(Record set begins)

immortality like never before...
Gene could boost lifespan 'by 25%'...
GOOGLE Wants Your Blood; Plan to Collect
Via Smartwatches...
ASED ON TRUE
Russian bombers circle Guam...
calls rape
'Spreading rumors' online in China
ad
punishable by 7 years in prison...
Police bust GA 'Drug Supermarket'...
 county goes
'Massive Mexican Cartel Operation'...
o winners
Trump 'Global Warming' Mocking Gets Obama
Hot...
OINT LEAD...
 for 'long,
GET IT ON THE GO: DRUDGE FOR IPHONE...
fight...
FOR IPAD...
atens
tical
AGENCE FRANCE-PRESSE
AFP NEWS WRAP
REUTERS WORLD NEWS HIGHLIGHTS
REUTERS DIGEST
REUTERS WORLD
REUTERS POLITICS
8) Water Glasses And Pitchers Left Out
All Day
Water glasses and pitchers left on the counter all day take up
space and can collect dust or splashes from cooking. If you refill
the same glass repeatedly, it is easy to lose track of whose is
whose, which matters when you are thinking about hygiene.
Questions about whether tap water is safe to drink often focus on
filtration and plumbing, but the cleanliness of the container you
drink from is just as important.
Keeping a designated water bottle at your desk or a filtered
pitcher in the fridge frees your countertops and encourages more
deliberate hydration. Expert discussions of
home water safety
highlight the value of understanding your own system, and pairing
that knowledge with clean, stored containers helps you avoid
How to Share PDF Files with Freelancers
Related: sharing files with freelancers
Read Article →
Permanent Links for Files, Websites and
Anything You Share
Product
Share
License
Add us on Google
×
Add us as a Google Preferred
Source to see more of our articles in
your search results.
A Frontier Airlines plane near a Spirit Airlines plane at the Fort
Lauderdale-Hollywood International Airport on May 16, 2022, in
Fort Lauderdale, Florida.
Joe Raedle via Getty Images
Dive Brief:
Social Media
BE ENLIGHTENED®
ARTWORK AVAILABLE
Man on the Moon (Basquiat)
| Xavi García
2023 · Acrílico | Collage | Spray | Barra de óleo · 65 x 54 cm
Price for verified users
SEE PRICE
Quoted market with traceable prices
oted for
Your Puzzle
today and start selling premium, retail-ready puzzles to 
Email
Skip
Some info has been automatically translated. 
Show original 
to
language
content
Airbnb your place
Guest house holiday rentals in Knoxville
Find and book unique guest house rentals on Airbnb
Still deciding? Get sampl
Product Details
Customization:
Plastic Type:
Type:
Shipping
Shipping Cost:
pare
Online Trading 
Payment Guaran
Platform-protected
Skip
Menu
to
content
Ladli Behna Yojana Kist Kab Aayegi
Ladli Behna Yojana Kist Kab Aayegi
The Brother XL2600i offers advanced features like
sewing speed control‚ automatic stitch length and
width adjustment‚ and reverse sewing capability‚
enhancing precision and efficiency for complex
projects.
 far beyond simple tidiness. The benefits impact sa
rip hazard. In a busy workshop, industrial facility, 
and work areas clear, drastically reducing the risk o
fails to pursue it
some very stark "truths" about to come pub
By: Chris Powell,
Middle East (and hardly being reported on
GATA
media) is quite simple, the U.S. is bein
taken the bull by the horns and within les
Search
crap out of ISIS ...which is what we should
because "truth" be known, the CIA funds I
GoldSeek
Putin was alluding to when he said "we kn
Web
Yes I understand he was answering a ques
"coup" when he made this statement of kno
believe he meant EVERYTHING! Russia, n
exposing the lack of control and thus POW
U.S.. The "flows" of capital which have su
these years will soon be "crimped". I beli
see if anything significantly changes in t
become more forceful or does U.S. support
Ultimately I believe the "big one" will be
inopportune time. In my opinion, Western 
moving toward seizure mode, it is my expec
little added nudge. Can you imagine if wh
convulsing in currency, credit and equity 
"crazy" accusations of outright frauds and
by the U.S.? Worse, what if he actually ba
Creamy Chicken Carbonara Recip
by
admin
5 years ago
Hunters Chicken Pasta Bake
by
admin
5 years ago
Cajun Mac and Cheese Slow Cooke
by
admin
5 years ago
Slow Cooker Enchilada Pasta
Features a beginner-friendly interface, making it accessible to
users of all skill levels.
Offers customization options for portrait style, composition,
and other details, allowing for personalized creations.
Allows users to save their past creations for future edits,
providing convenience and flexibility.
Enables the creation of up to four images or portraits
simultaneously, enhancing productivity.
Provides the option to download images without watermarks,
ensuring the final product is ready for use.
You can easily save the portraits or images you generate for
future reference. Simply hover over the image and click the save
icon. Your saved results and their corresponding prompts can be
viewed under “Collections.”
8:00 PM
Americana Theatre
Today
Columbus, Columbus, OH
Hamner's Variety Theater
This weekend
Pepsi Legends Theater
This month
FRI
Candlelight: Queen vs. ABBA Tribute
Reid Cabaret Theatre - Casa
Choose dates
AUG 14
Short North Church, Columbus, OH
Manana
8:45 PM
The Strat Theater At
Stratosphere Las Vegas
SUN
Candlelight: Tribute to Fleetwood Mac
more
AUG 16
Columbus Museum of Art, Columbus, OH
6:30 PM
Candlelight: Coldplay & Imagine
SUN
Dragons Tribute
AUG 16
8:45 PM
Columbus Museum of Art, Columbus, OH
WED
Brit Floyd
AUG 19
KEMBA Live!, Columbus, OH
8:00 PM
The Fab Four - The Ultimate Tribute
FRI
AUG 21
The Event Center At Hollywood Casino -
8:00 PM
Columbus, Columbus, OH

(Record set ends)

* _Directions_
Find "control" in the preceding records. Copy each line that holds it.

* _Exercise response_
sewing speed control‚ automatic stitch length and
exposing the lack of control and thus POW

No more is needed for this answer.